Architectural Galleries

Years ago, some dude took a friend and I down Carteville Road in Orem, UT to scope an “investment opportunity.” The property tantalized: middle-of-nowhere feel; two minutes from Costco. The kicker was the backyard: the 15th hole of Riverside (I had just taken up golf; I am still very bad).

I apologize to whoever that guy was, because after expressing disinterest, I called the number on the “For Sale” sign and signed a stack of papers. Anyway, while the property was amazing, the house was an abandoned dump. So I made the obvious decision: remodel it all by myself. And so—this is 100% true—I bought some tools at Home Depot and remodeled…for about two hours.

Then I gave up.

I hired a big and supposedly reputable company to finish the job, who amazingly managed to make the house uglier.
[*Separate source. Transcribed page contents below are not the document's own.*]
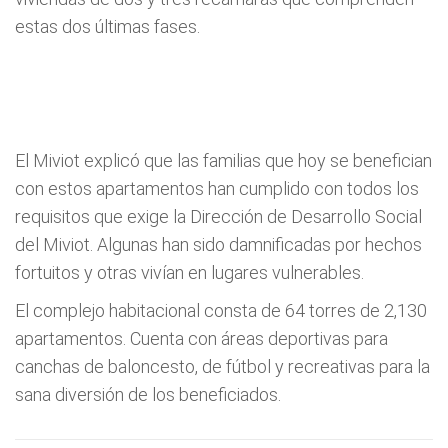
estas dos últimas fases.
El Miviot explicó que las familias que hoy se benefician
con estos apartamentos han cumplido con todos los
requisitos que exige la Dirección de Desarrollo Social
del Miviot. Algunas han sido damnificadas por hechos
fortuitos y otras vivían en lugares vulnerables.
El complejo habitacional consta de 64 torres de 2,130
apartamentos. Cuenta con áreas deportivas para
canchas de baloncesto, de fútbol y recreativas para la
sana diversión de los beneficiados.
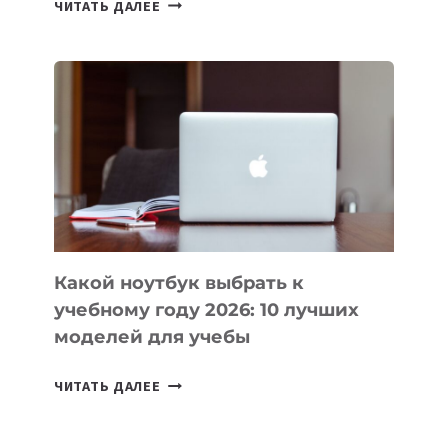
ЧИТАТЬ ДАЛЕЕ
ПРИЛОЖЕНИЙ
ДЛЯ
ВАЙБКОДИНГА,
КОТОРЫЕ
ПОМОГАЮТ
СОЗДАВАТЬ
ПРОДУКТЫ
БЕЗ
СЛОЖНОГО
КОДА
Какой ноутбук выбрать к
учебному году 2026: 10 лучших
моделей для учебы
КАКОЙ
ЧИТАТЬ ДАЛЕЕ
НОУТБУК
ВЫБРАТЬ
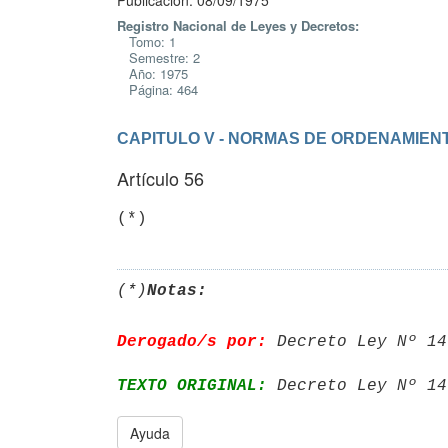
Publicación: 08/09/1975
Registro Nacional de Leyes y Decretos:
Tomo: 1
Semestre: 2
Año: 1975
Página: 464
CAPITULO V - NORMAS DE ORDENAMIEN
Artículo 56
(*)
Notas:
Derogado/s por:
 Decreto Ley Nº 14
TEXTO ORIGINAL:
 Decreto Ley Nº 14
Ayuda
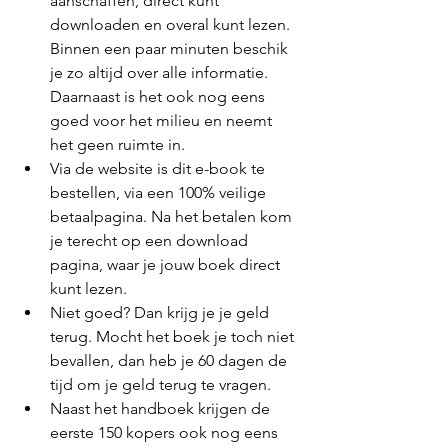
aanschaffen, direct kunt 
downloaden en overal kunt lezen. 
Binnen een paar minuten beschik 
je zo altijd over alle informatie. 
Daarnaast is het ook nog eens 
goed voor het milieu en neemt 
het geen ruimte in.
Via de website is dit e-book te 
bestellen, via een 100% veilige 
betaalpagina. Na het betalen kom 
je terecht op een download 
pagina, waar je jouw boek direct 
kunt lezen. 
Niet goed? Dan krijg je je geld 
terug. Mocht het boek je toch niet 
bevallen, dan heb je 60 dagen de 
tijd om je geld terug te vragen. 
Naast het handboek krijgen de 
eerste 150 kopers ook nog eens 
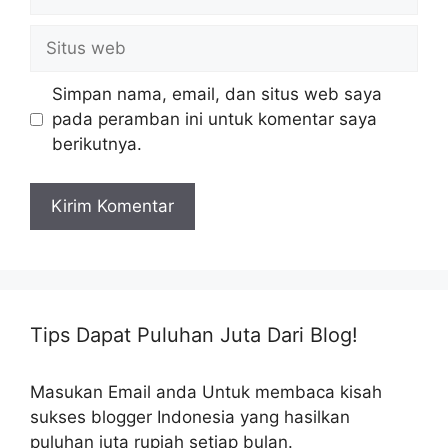
Situs
web
Simpan nama, email, dan situs web saya
pada peramban ini untuk komentar saya
berikutnya.
Tips Dapat Puluhan Juta Dari Blog!
Masukan Email anda Untuk membaca kisah
sukses blogger Indonesia yang hasilkan
puluhan juta rupiah setiap bulan.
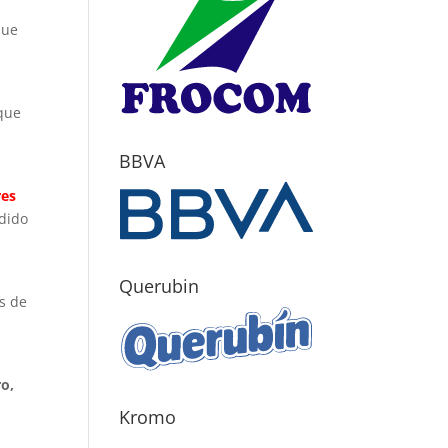
que
.
que
BBVA
res
edido
Querubin
os de
o,
Kromo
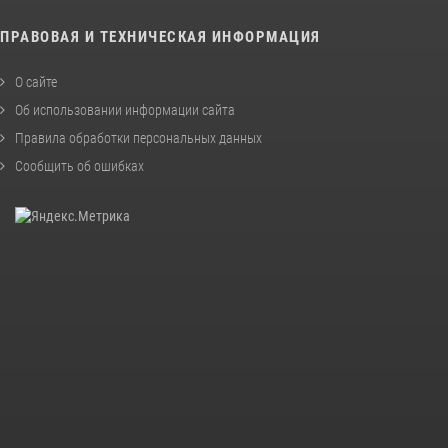
ПРАВОВАЯ И ТЕХНИЧЕСКАЯ ИНФОРМАЦИЯ
О сайте
Об использовании информации сайта
Правила обработки персональных данных
Сообщить об ошибках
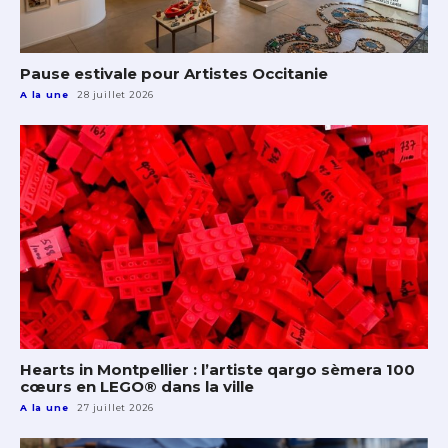
Pause estivale pour Artistes Occitanie
A la une
28 juillet 2026
Hearts in Montpellier : l’artiste qargo sèmera 100
cœurs en LEGO® dans la ville
A la une
27 juillet 2026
So I fired them.

[Enter Paul]

Paul was the wordless guy on the back row at church. I too am a fellow ‘back rower’—but of the obnoxious order—and discovered Paul was into that kind of work (you know, building stuff).

So I hired him.

We slowed things down and got creative. Paul scrapped everything vinyl and began making new windows out of wood. I caught a glimpse of what turned into our front door while watching Kung Fu Panda with the kids.

Then Paul surprised me. First off, his brain thought of it. If that wasn’t insane enough, he was able to make it with metal and wood and materials I don’t even understand (really). That eccentrically amazing courtyard chandelier sealed the deal.

We incorporated. "Architectural Galleries."

Late last night—two years later—we mounted the massive entry gates—our most ambitions project yet. Our business model is to frighten and stir the public to either burn down the house or buy something. I hope it’s the latter.